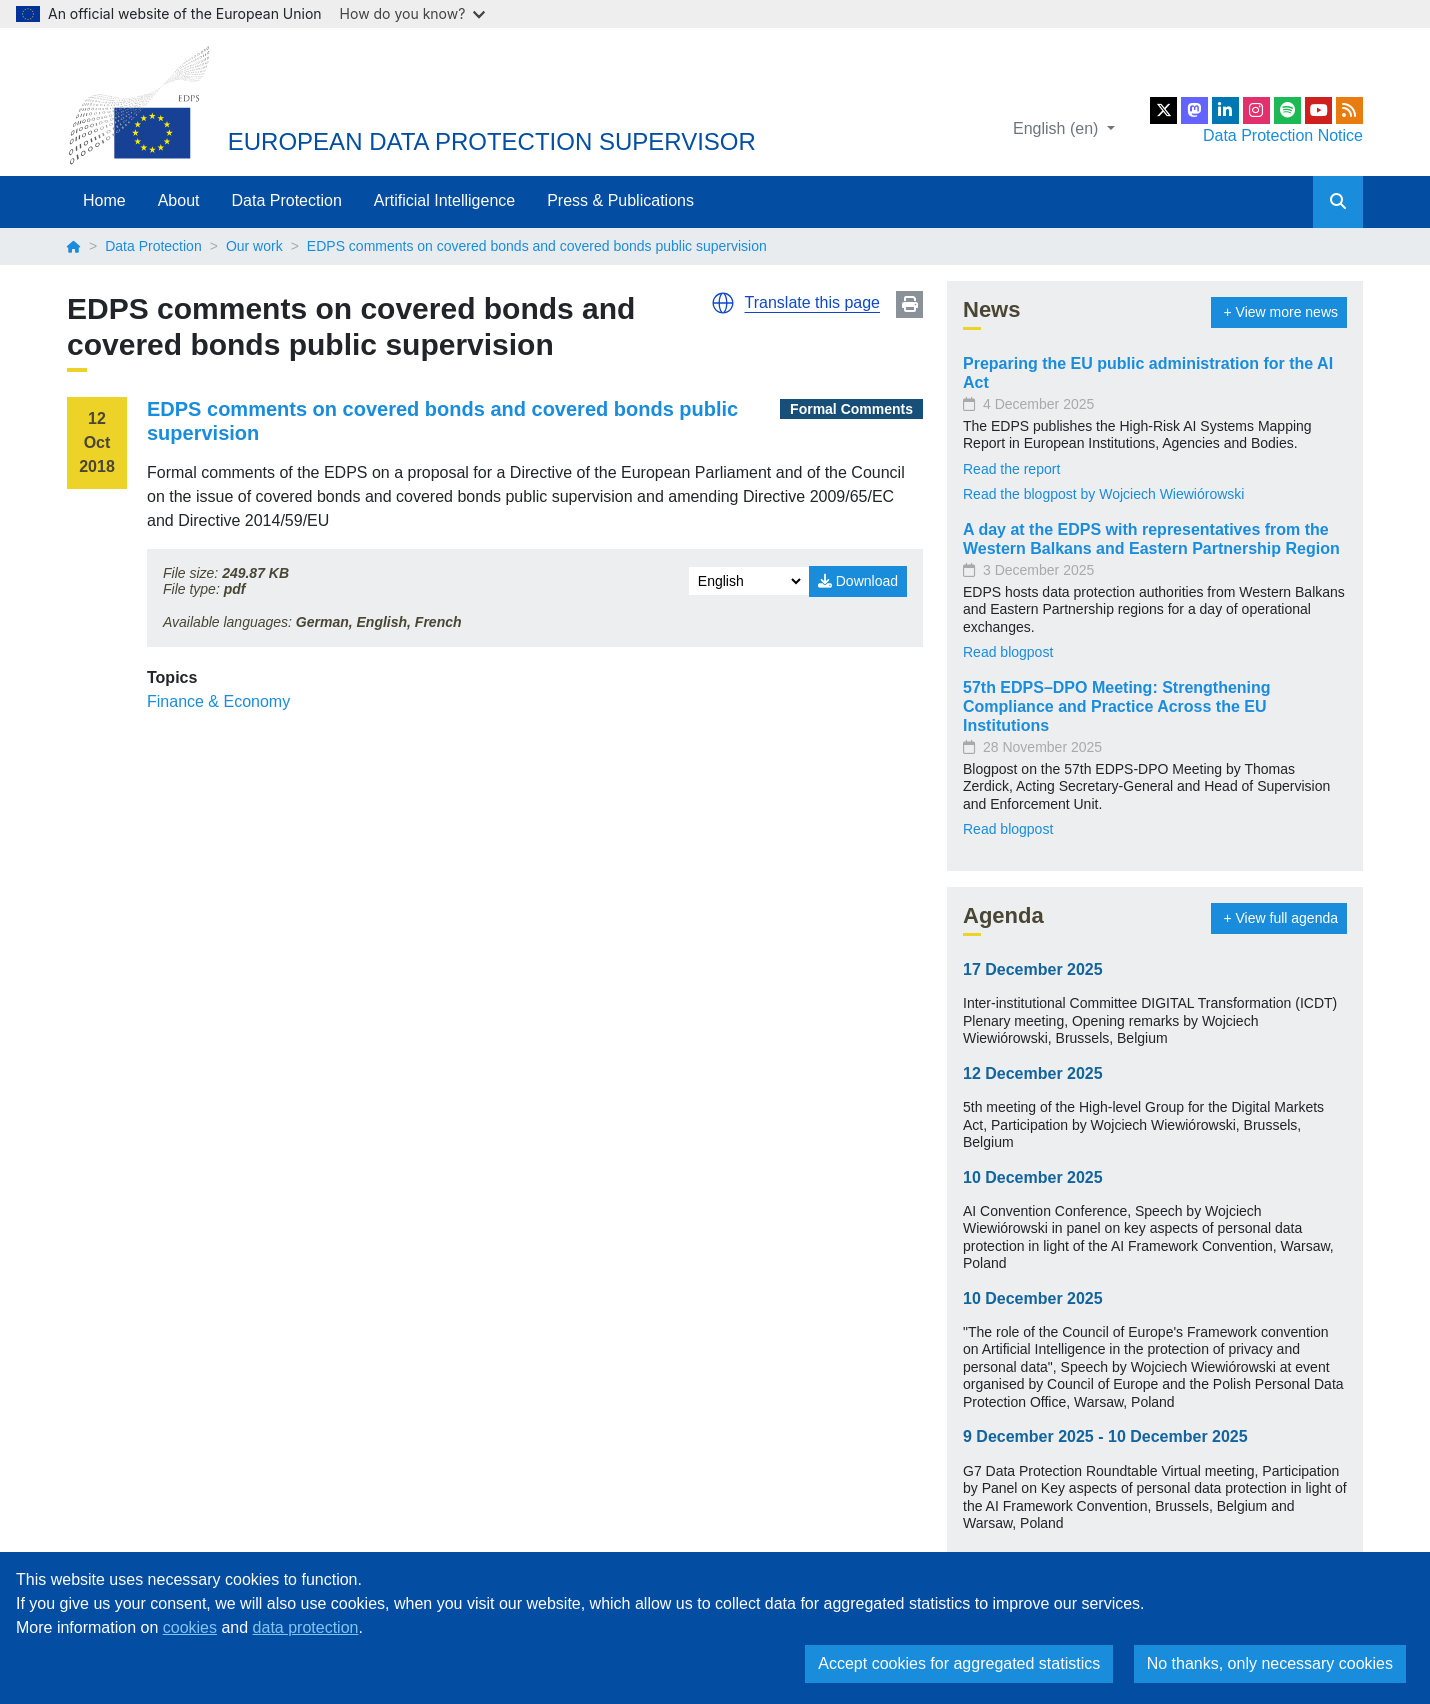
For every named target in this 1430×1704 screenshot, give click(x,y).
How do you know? (413, 13)
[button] (723, 303)
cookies (190, 1627)
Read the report (1011, 469)
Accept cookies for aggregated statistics (959, 1663)
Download (858, 581)
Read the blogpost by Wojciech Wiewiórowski (1103, 494)
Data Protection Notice (1283, 135)
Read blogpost (1008, 652)
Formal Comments (851, 409)
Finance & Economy (218, 701)
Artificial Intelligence (444, 200)
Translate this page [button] (812, 302)
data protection (306, 1627)
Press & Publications (620, 200)
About (179, 200)
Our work (254, 246)
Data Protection (287, 200)
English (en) (1058, 128)
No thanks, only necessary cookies (1270, 1663)
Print (909, 304)
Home (104, 200)
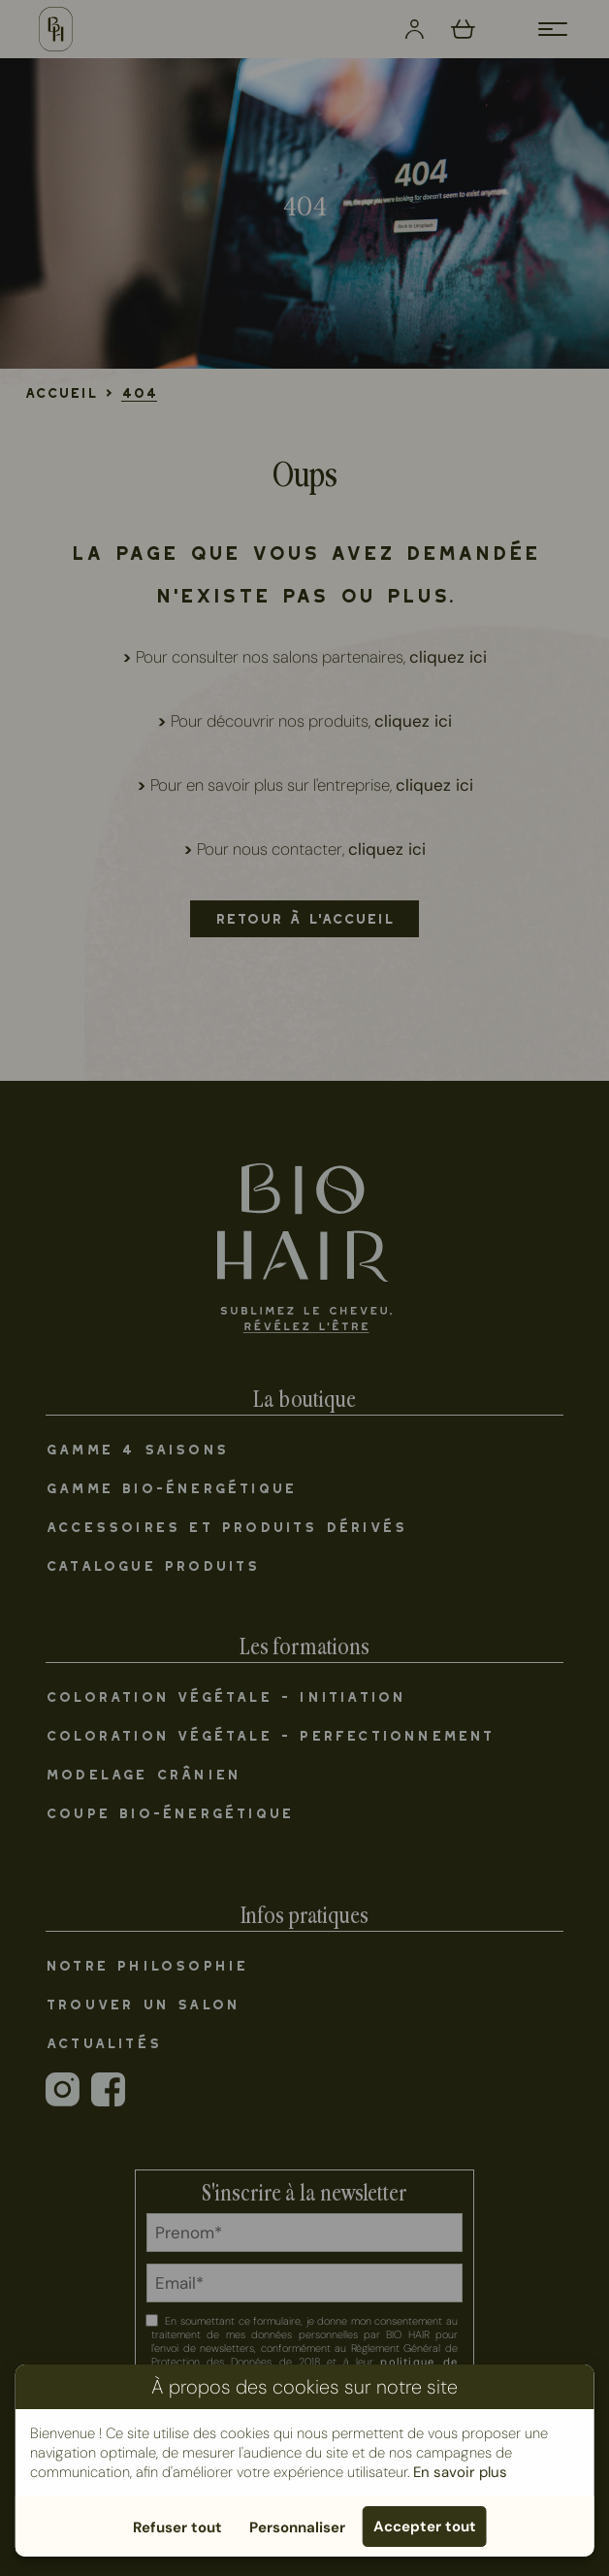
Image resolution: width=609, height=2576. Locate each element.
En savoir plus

•••

■ Task instructions ■
Copy the lines that hold the word "Read". Take them from the records above.

■ Answer box ■
Read the report (1011, 469)
Read the blogpost by Wojciech Wiewiórowski (1103, 494)
Read blogpost (1008, 652)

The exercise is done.